Copy exactly the stretch of data below from the line with "debeamus dum tempestas" through the line with "et inpotentes sui", including both of those lines.
Records shown Start Marker
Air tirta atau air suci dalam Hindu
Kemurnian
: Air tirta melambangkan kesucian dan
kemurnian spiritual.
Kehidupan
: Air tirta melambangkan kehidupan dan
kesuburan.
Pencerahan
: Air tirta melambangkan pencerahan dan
Records shown End Marker
Records shown Start Marker
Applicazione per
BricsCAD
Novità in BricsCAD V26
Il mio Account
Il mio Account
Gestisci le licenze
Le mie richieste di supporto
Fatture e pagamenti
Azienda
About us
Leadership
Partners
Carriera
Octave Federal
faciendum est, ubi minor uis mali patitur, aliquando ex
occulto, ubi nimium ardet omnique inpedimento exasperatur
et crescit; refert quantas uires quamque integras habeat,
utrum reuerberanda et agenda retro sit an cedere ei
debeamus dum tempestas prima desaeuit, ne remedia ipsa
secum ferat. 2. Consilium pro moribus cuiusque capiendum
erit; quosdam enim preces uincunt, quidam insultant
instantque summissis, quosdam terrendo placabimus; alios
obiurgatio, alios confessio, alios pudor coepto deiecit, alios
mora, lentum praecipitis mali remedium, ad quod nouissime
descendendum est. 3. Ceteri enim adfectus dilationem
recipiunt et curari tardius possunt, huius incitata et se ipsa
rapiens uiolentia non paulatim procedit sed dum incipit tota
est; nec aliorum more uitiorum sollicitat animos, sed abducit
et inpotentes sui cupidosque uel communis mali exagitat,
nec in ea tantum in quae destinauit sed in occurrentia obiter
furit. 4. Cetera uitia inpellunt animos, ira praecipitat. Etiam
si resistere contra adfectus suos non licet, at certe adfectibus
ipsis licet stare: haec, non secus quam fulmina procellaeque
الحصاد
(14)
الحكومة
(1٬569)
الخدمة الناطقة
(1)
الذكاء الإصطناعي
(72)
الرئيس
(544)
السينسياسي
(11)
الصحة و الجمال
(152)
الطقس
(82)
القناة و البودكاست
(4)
Records shown End Marker
Reply:
debeamus dum tempestas prima desaeuit, ne remedia ipsa
secum ferat. 2. Consilium pro moribus cuiusque capiendum
erit; quosdam enim preces uincunt, quidam insultant
instantque summissis, quosdam terrendo placabimus; alios
obiurgatio, alios confessio, alios pudor coepto deiecit, alios
mora, lentum praecipitis mali remedium, ad quod nouissime
descendendum est. 3. Ceteri enim adfectus dilationem
recipiunt et curari tardius possunt, huius incitata et se ipsa
rapiens uiolentia non paulatim procedit sed dum incipit tota
est; nec aliorum more uitiorum sollicitat animos, sed abducit
et inpotentes sui cupidosque uel communis mali exagitat,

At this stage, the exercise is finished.